I believe that fundraisers have a responsibility to promote our profession to staff in black and minority ethnic voluntary and community organisations (BME VCOs).
Since July 2000, I have co-managed the BME Sustainability Project. This initiative, funded by the Home Office's Active Community Unit with input from the Institute, was designed to explore and develop the fundraising capacity of the BME voluntary sector.
An important element of the work has been to undertake field research, canvassing organisations about their fundraising experiences. The results of this research indicate BME groups specifically need two things. First, to develop sustainability through organisational capacity building. And second, to facilitate skill building by access to expertise.
In BME VCOs, as in many organisations, there are very few individuals who are dedicated fundraisers. Most are expected to juggle service provision with a bit of fundraising. The very best fundraisers are not a homogeneous group, but a varied, diverse and talented lot.
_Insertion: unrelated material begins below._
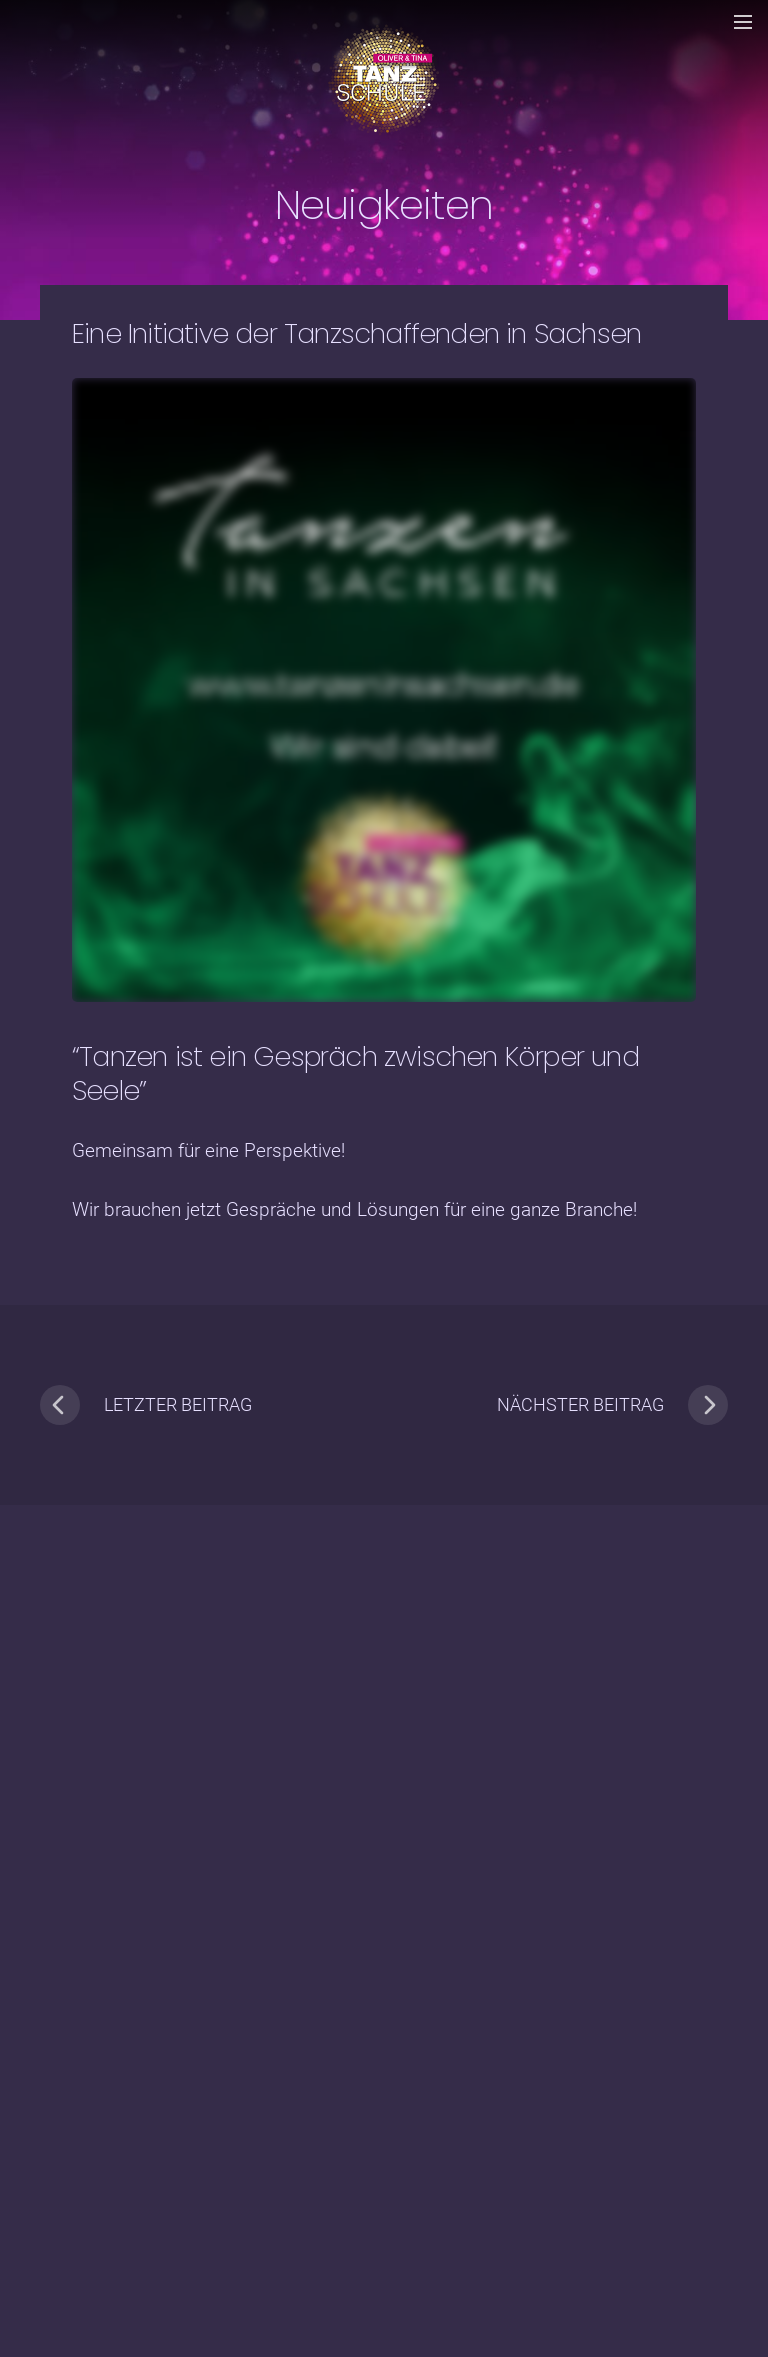 This screenshot has height=2357, width=768. Describe the element at coordinates (612, 1405) in the screenshot. I see `nächster Beitrag` at that location.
So, as individuals we should all have an interest in increasing the ethnic diversity of our profession.
The Institute has a central role to play in driving this agenda forward.
In the North-West, we support training through bursaries for keen individuals from organisations that can't afford to pay. In London, the Institute's partnership with the London Development Agency specifically focuses on black organisations. The dialogue resulting from initiatives such as these enables BME VCOs to develop their practice through access to appropriate locally based training.